§ Work instructions
Restate the listing below exactly, images excluded.

§ Data for review
◆ ◆ ◆ ◆ ◆
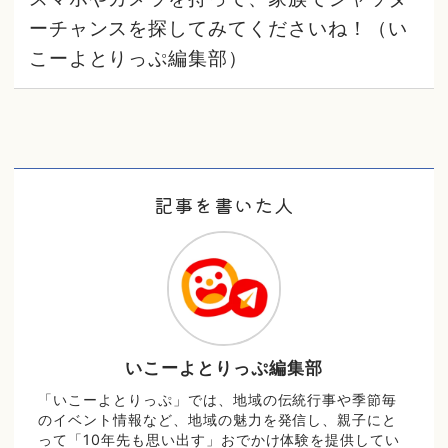
ーチャンスを探してみてくださいね！（い
こーよとりっぷ編集部）
記事を書いた人
いこーよとりっぷ編集部
「いこーよとりっぷ」では、地域の伝統行事や季節毎
のイベント情報など、地域の魅力を発信し、親子にと
って「10年先も思い出す」おでかけ体験を提供してい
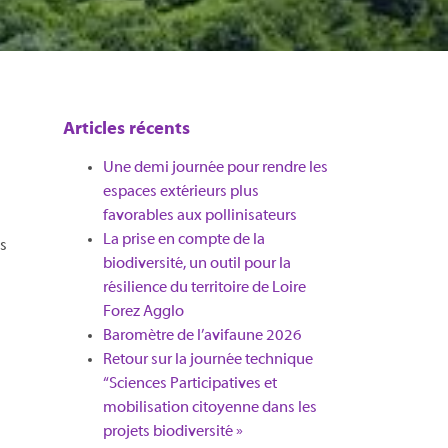
Articles récents
Une demi journée pour rendre les
espaces extérieurs plus
favorables aux pollinisateurs
La prise en compte de la
es
biodiversité, un outil pour la
résilience du territoire de Loire
Forez Agglo​
Baromètre de l’avifaune 2026
Retour sur la journée technique
“Sciences Participatives et
mobilisation citoyenne dans les
projets biodiversité »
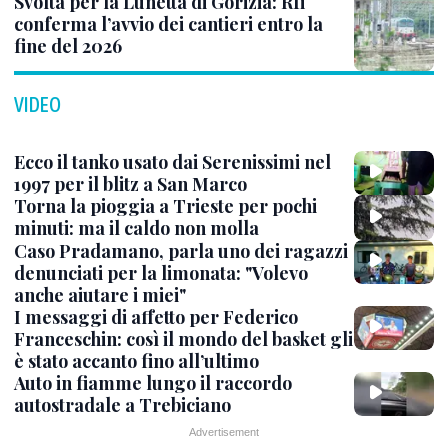
Svolta per la Lunetta di Gorizia: Rfi
conferma l’avvio dei cantieri entro la
fine del 2026
VIDEO
Ecco il tanko usato dai Serenissimi nel
1997 per il blitz a San Marco
Torna la pioggia a Trieste per pochi
minuti: ma il caldo non molla
Caso Pradamano, parla uno dei ragazzi
denunciati per la limonata: "Volevo
anche aiutare i miei"
I messaggi di affetto per Federico
Franceschin: così il mondo del basket gli
è stato accanto fino all’ultimo
Auto in fiamme lungo il raccordo
autostradale a Trebiciano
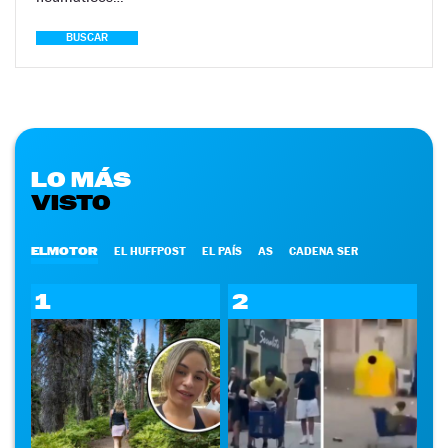
BUSCAR
LO MÁS
VISTO
ELMOTOR
EL HUFFPOST
EL PAÍS
AS
CADENA SER
1
2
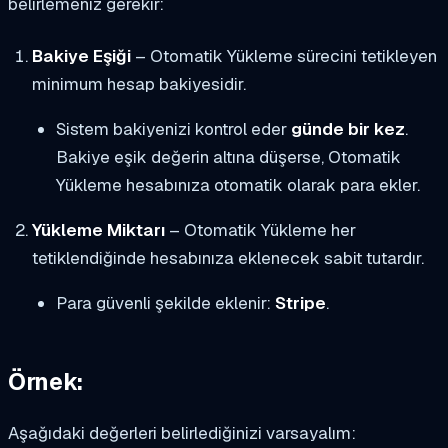
belirlemeniz gerekir:
Bakiye Eşiği
– Otomatik Yükleme sürecini tetikleyen
minimum hesap bakiyesidir.
Sistem bakiyenizi kontrol eder
günde bir kez
.
Bakiye eşik değerin altına düşerse, Otomatik
Yükleme hesabınıza otomatik olarak para ekler.
Yükleme Miktarı
– Otomatik Yükleme her
tetiklendiğinde hesabınıza eklenecek sabit tutardır.
Para güvenli şekilde eklenir:
Stripe
.
Örnek:
Aşağıdaki değerleri belirlediğinizi varsayalım:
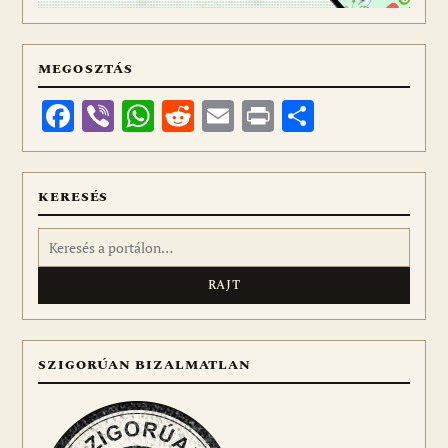
MEGOSZTÁS
Facebook
Viber
WhatsApp
Reddit
Email
Print
Ossza
meg
KERESÉS
Keresés:
SZIGORÚAN BIZALMATLAN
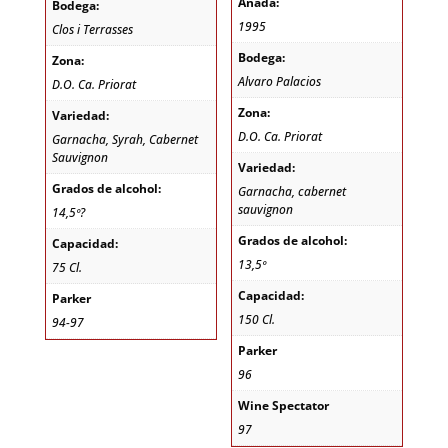
Añada:
Bodega:
1995
Clos i Terrasses
Bodega:
Zona:
Alvaro Palacios
D.O. Ca. Priorat
Zona:
Variedad:
D.O. Ca. Priorat
Garnacha, Syrah, Cabernet
Sauvignon
Variedad:
Grados de alcohol:
Garnacha, cabernet
sauvignon
14,5º?
Grados de alcohol:
Capacidad:
13,5º
75 Cl.
Capacidad:
Parker
150 Cl.
94-97
Parker
96
Wine Spectator
97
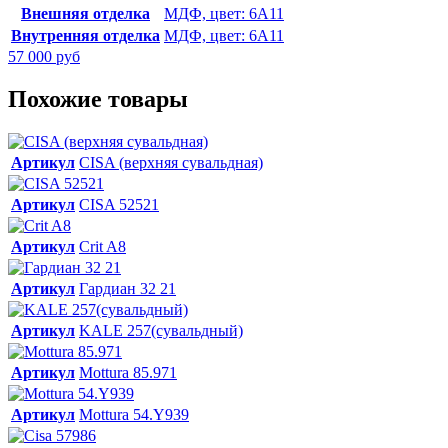
Внешняя отделка
МДФ, цвет: 6А11
Внутренняя отделка
МДФ, цвет: 6А11
57 000 руб
Похожие товары
Артикул
CISA (верхняя сувальдная)
Артикул
CISA 52521
Артикул
Crit A8
Артикул
Гардиан 32 21
Артикул
KALE 257(сувальдный)
Артикул
Mottura 85.971
Артикул
Mottura 54.Y939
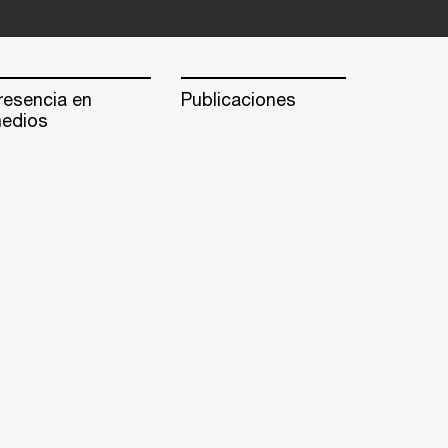
resencia en
Publicaciones
edios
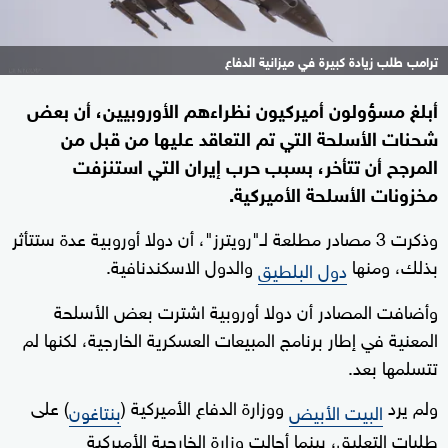
ترامب طلب زيادة كبيرة في ميزانية الدفاع
أبلغ مسؤولون أميركيون نظراءهم الأوروبيين، أن ​بعض
شحنات الأسلحة التي تم ⁠التعاقد عليها من قبل من
المرجح أن تتأخر، بسبب حرب إيران التي استنزفت
مخزونات الأسلحة الأميركية.
وذكرت 3 مصادر مطلعة لـ"رويترز"، أن دولا أوروبية عدة ستتأثر
بذلك، ومنها
والدول الاسكندنافية.
دول البلطيق
وأضافت المصادر أن ‌دولا أوروبية اشترت بعض الأسلحة
المعنية في إطار برنامج المبيعات العسكرية الخارجية، لكنها لم
تتسلمها بعد.
ولم يرد
ووزارة الدفاع الأميركية (
) على
البيت الأبيض
بنتاغون
طلبات التعليق، بينما أحالت وزارة الخارجية الأميركية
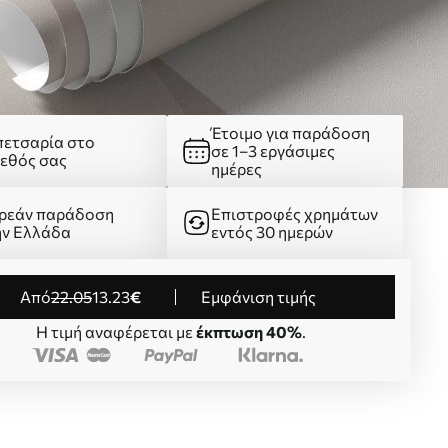
Έτοιμο για παράδοση
πετσαρία στο
σε 1–3 εργάσιμες
γεθός σας
ημέρες
ρεάν παράδοση
Επιστροφές χρημάτων
ην Ελλάδα
εντός 30 ημερών
από
22
.05
13
.23
€
Εμφάνιση τιμής
Η τιμή αναφέρεται με
έκπτωση 40%
.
◆ ◆ ◆ ◆ ◆
§ Answer to the exercise
ーチャンスを探してみてくださいね！（い
こーよとりっぷ編集部）
記事を書いた人
いこーよとりっぷ編集部
「いこーよとりっぷ」では、地域の伝統行事や季節毎
のイベント情報など、地域の魅力を発信し、親子にと
って「10年先も思い出す」おでかけ体験を提供してい
Articles récents
Une demi journée pour rendre les
espaces extérieurs plus
favorables aux pollinisateurs
La prise en compte de la
es
biodiversité, un outil pour la
résilience du territoire de Loire
Forez Agglo​
Baromètre de l’avifaune 2026
Retour sur la journée technique
“Sciences Participatives et
mobilisation citoyenne dans les
projets biodiversité »
Svolta per la Lunetta di Gorizia: Rfi
conferma l’avvio dei cantieri entro la
fine del 2026
VIDEO
Ecco il tanko usato dai Serenissimi nel
1997 per il blitz a San Marco
Torna la pioggia a Trieste per pochi
minuti: ma il caldo non molla
Caso Pradamano, parla uno dei ragazzi
denunciati per la limonata: "Volevo
anche aiutare i miei"
I messaggi di affetto per Federico
Franceschin: così il mondo del basket gli
è stato accanto fino all’ultimo
Auto in fiamme lungo il raccordo
autostradale a Trebiciano
BUSCAR
LO MÁS
VISTO
ELMOTOR
EL HUFFPOST
EL PAÍS
AS
CADENA SER
1
2
belirlemeniz gerekir:
Bakiye Eşiği
– Otomatik Yükleme sürecini tetikleyen
minimum hesap bakiyesidir.
Sistem bakiyenizi kontrol eder
günde bir kez
.
Bakiye eşik değerin altına düşerse, Otomatik
Yükleme hesabınıza otomatik olarak para ekler.
Yükleme Miktarı
– Otomatik Yükleme her
tetiklendiğinde hesabınıza eklenecek sabit tutardır.
Para güvenli şekilde eklenir:
Stripe
.
Örnek:
Aşağıdaki değerleri belirlediğinizi varsayalım:
MEGOSZTÁS
Facebook
Viber
WhatsApp
Reddit
Email
Print
Ossza
meg
KERESÉS
Keresés:
SZIGORÚAN BIZALMATLAN
Añada:
Bodega:
1995
Clos i Terrasses
Bodega:
Zona:
Alvaro Palacios
D.O. Ca. Priorat
Zona:
Variedad:
D.O. Ca. Priorat
Garnacha, Syrah, Cabernet
Sauvignon
Variedad:
Grados de alcohol:
Garnacha, cabernet
sauvignon
14,5º?
Grados de alcohol:
Capacidad:
13,5º
75 Cl.
Capacidad:
Parker
150 Cl.
94-97
Parker
96
Wine Spectator
97
Внешняя отделка
МДФ, цвет: 6А11
Внутренняя отделка
МДФ, цвет: 6А11
57 000 руб
Похожие товары
Артикул
CISA (верхняя сувальдная)
Артикул
CISA 52521
Артикул
Crit A8
Артикул
Гардиан 32 21
Артикул
KALE 257(сувальдный)
Артикул
Mottura 85.971
Артикул
Mottura 54.Y939
resencia en
Publicaciones
edios
ترامب طلب زيادة كبيرة في ميزانية الدفاع
أبلغ مسؤولون أميركيون نظراءهم الأوروبيين، أن ​بعض
شحنات الأسلحة التي تم ⁠التعاقد عليها من قبل من
المرجح أن تتأخر، بسبب حرب إيران التي استنزفت
مخزونات الأسلحة الأميركية.
وذكرت 3 مصادر مطلعة لـ"رويترز"، أن دولا أوروبية عدة ستتأثر
بذلك، ومنها
والدول الاسكندنافية.
دول البلطيق
وأضافت المصادر أن ‌دولا أوروبية اشترت بعض الأسلحة
المعنية في إطار برنامج المبيعات العسكرية الخارجية، لكنها لم
تتسلمها بعد.
ولم يرد
ووزارة الدفاع الأميركية (
) على
البيت الأبيض
بنتاغون
طلبات التعليق، بينما أحالت وزارة الخارجية الأميركية
Έτοιμο για παράδοση
πετσαρία στο
σε 1–3 εργάσιμες
γεθός σας
ημέρες
ρεάν παράδοση
Επιστροφές χρημάτων
ην Ελλάδα
εντός 30 ημερών
από
22
.05
13
.23
€
Εμφάνιση τιμής
Η τιμή αναφέρεται με
έκπτωση 40%
.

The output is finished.